8. This entry in the report covered Poor Richard Almanacks and Pocket Almanacks for the years 1752 through 1761. BF had prepared printer’s copy for the first seven issues of Poor Richard, Hall for the last three. Almost certainly BF had paid some mathematically inclined person (such as Thomas Godfrey during earlier years) to prepare the astronomical and other data for these almanacs by use of one of the available printed Ephemerides that gave calculations for several years ahead; these tables could be converted mathematically for application to a particular locality. Here and in the general observations at the end of this paper BF showed his belief that the basic rights in the almanacs belonged to him, not to the partnership.
9. In his explanatory letter Parker said that Hall “had no other Rule to ascertain” the value of the paper BF had supplied (shown in the report as “B-2”) than by the work books, though in the account of paper supplied by Hall (“A-2”) they had used the papermakers’ receipts and vouchers. BF appears to have preferred use of the work books in both instances.
1. The partnership agreement had provided that “all Charges for Paper, Ink, Balls, Tympans, Wool, Oil, and other Things necessary to Printing, together with the Charge of all common and necessary Repairs of the Press and its Appurtenances” should be shared equally by the partners. BF was displeased at the somewhat unsystematic way in which these expenses were shown in entries 14–17 in the report.
2. This comment is entered in the space made available by the absence of comment on entries 19 and 20 and has no relevance to them. BF was referring to the two journals by Christian Frederick Post on his mission to the Ohio Indians in 1758, the first of which Strahan printed for BF as an appendix to Charles Thomson’s Enquiry in 1759 and the second of which he printed separately in the same year. BF sent 225 copies of the first work to Hall and 300 of the second; above, VIII, 199–200, 298 n, 322, 453.
3. BF probably had in mind Votes and Procedures of the House of Representatives of Pennsylvania, Beginning the Fourth Day of December, 1682. Volume the First. In Two Parts. Franklin and Hall, 1752 (Evans, 6908; Hildeburn, 1284; Campbell, 499); [Ibid.] Beginning the Fourteenth Day of October, 1707. Volume The Second. Franklin & Hall, 1753 (Evans, 7087; Hildeburn, 1333; Campbell, 515); [Ibid.] Beginning the Fourteenth Day of October, 1726. Volume The Third. Franklin and Hall, 1754 (Evans, 7286; Hildeburn, 1387; Campbell, 530); and possibly Laws of the Government of New-Castle, Kent and Sussex, Upon Delaware. Published by Order of the Assembly. Franklin and Hall, 1752 (Evans, 6835; Hildeburn, 1252; Campbell, 486).

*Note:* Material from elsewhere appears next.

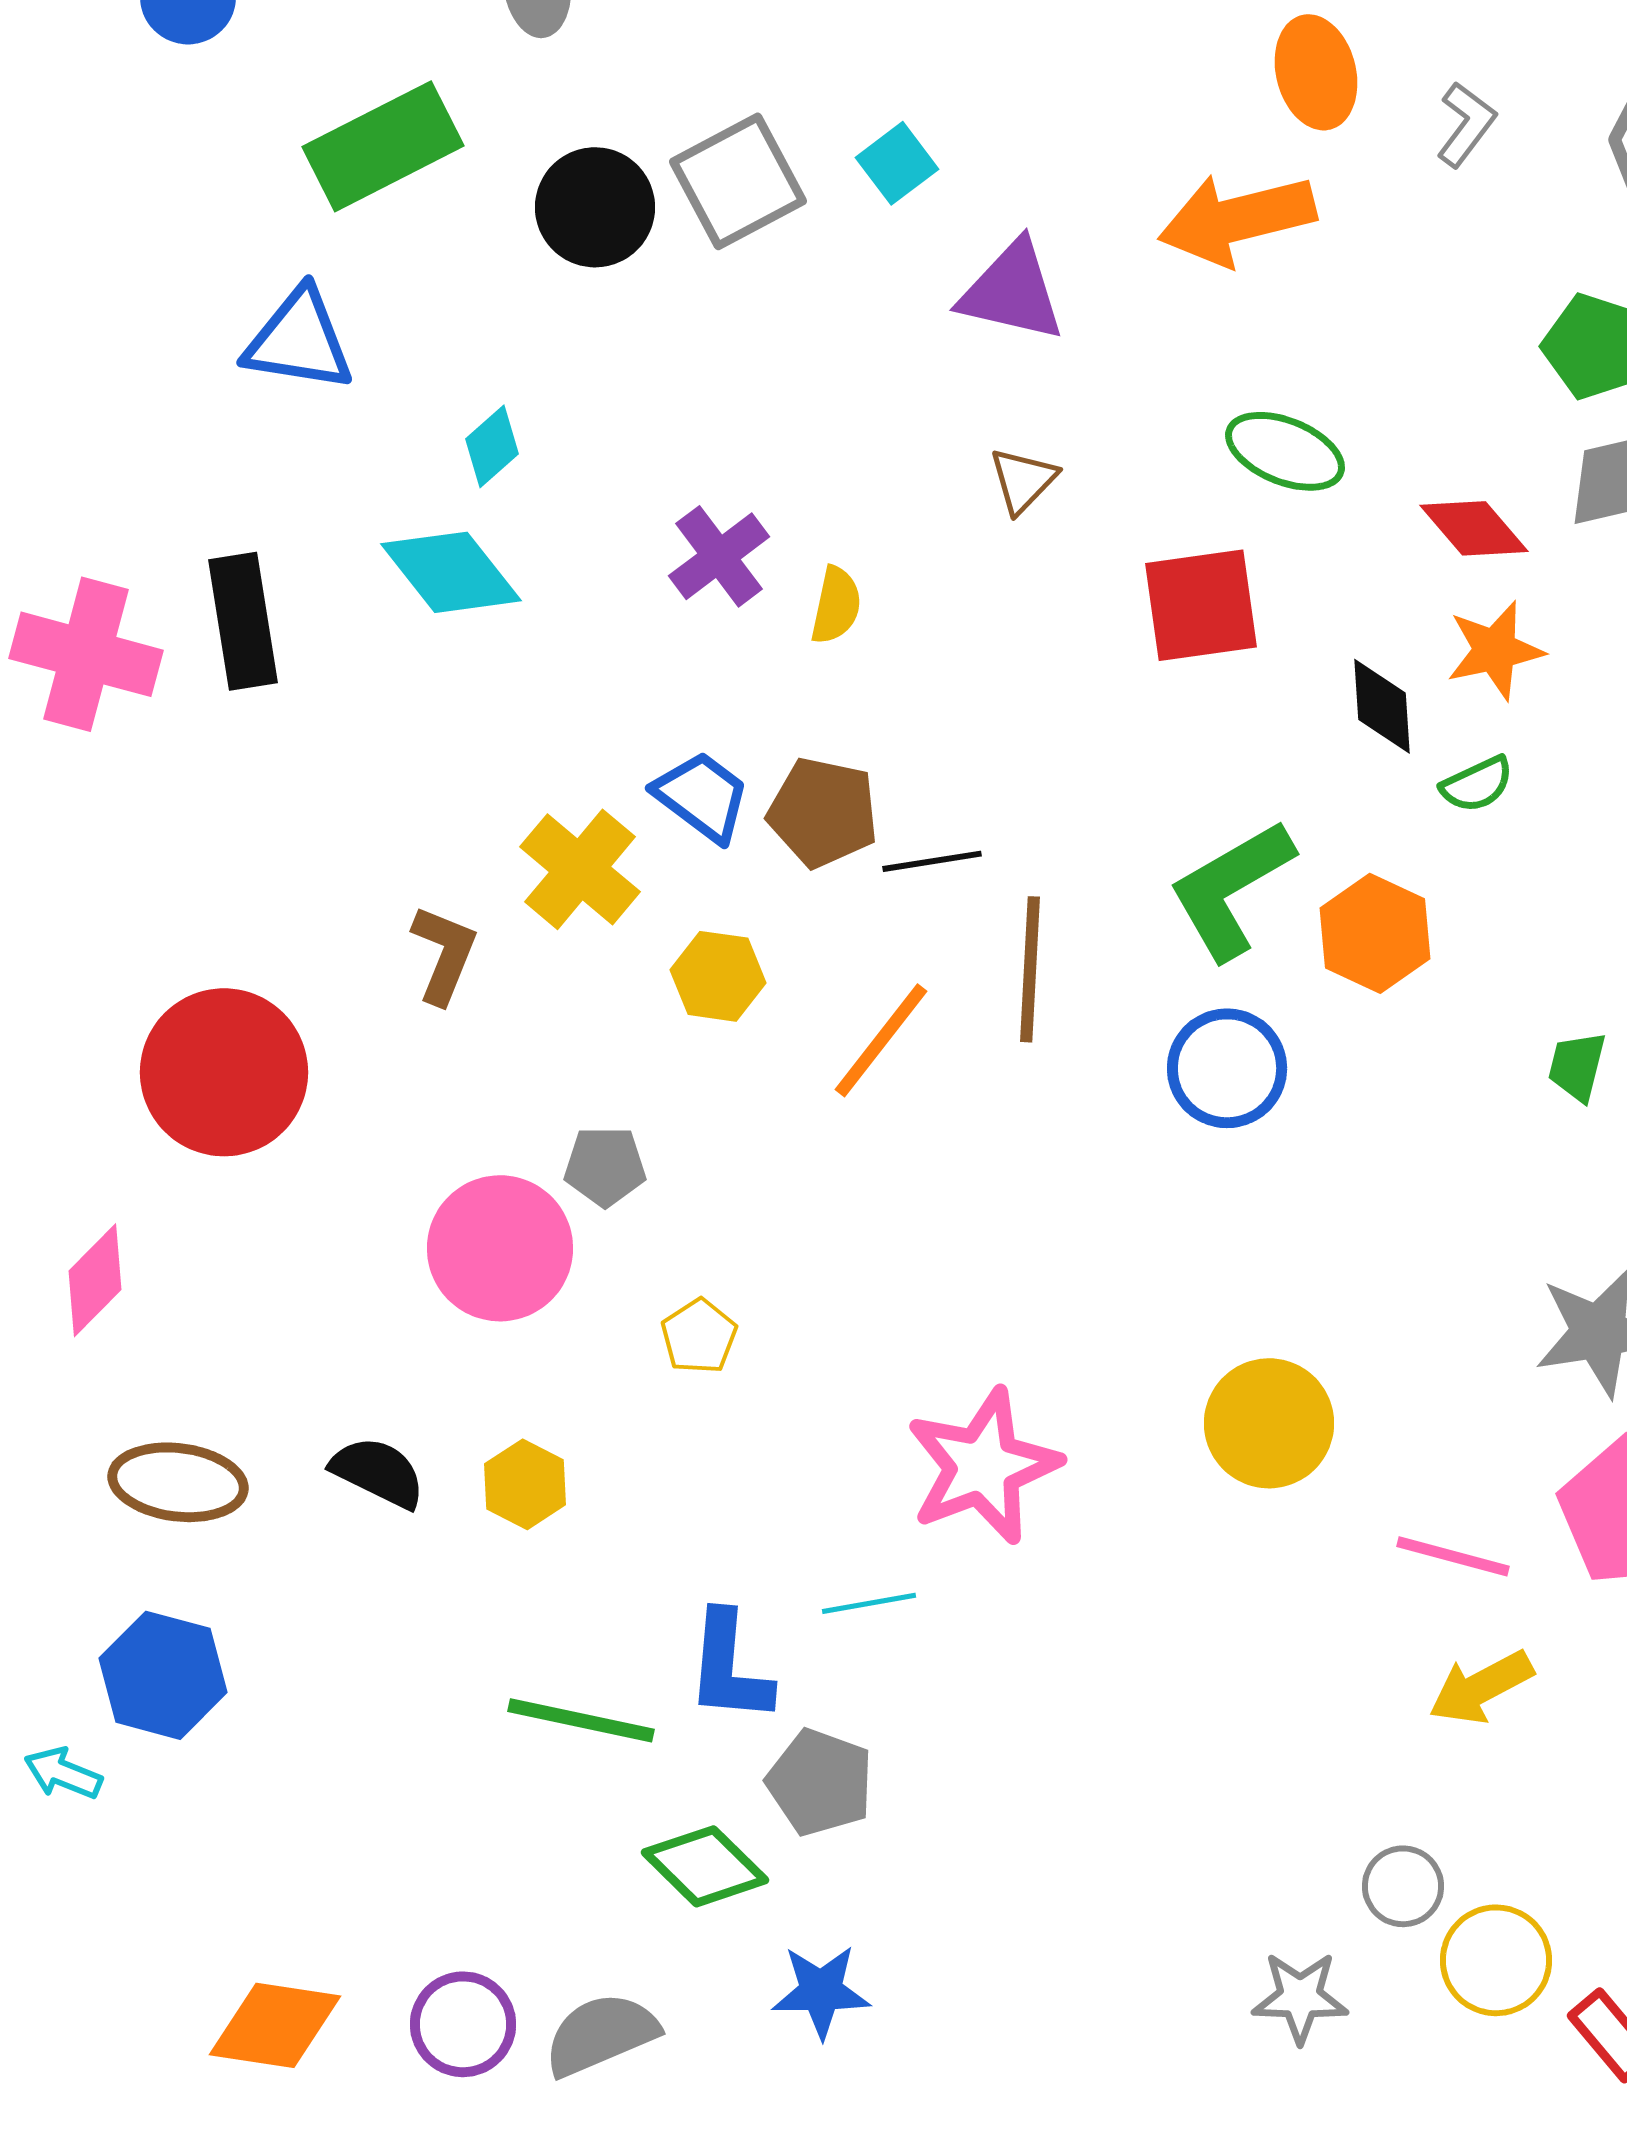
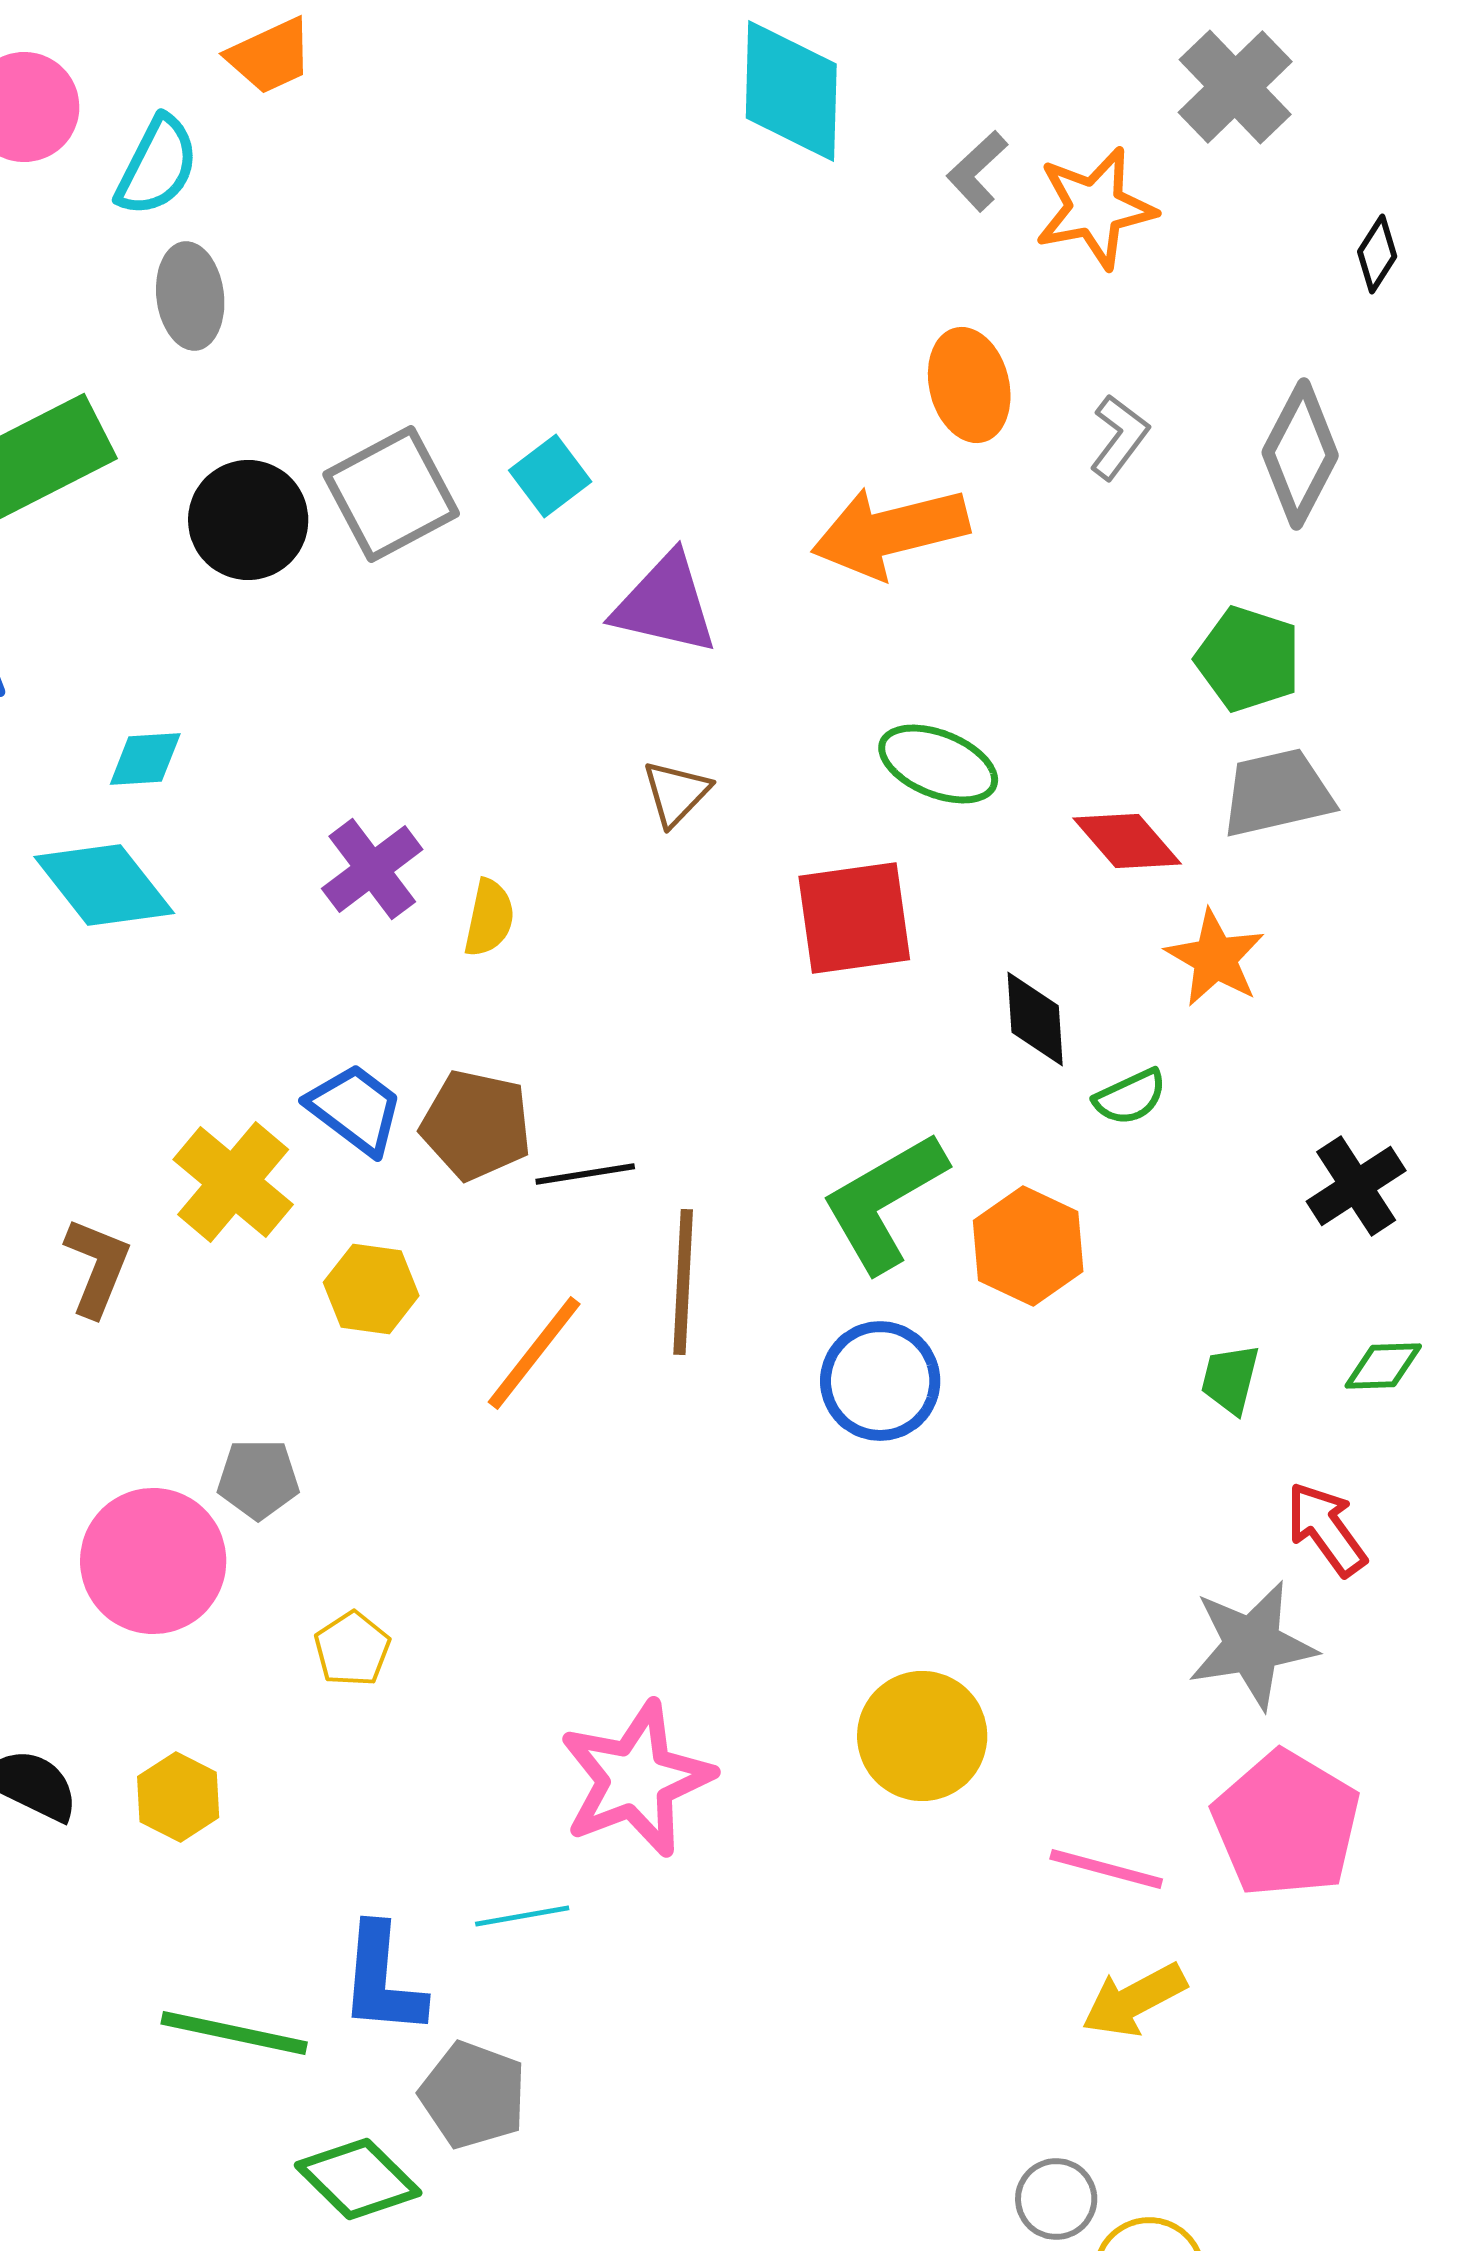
cyan diamond: (492, 446) -> (145, 759), turned 38
orange star: (1495, 650) -> (1215, 958), moved, turned -30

4. As explained above, p. 96 n, additions carrying entries 35 and 36 down to Jan. 17, 1766, appear in Parker’s report as entry 46, but without being fully identified there.
5. See the note immediately above.
6. BF had published what appears to have been the first American edition of Thomas Dilworth’s New Guide to the English Tongue in 1747 (Evans, 1783 note), and five later editions by other printers are listed, but no others by BF, Franklin and Hall, or Hall alone are listed until the unfinished edition of 1766 cited in entry 51 of Parker’s report.
7. A Collection of All the Laws Of the Province of Pennsylvania: Now in Force. Published by Order of Assembly (Phila., B. Franklin, 1742).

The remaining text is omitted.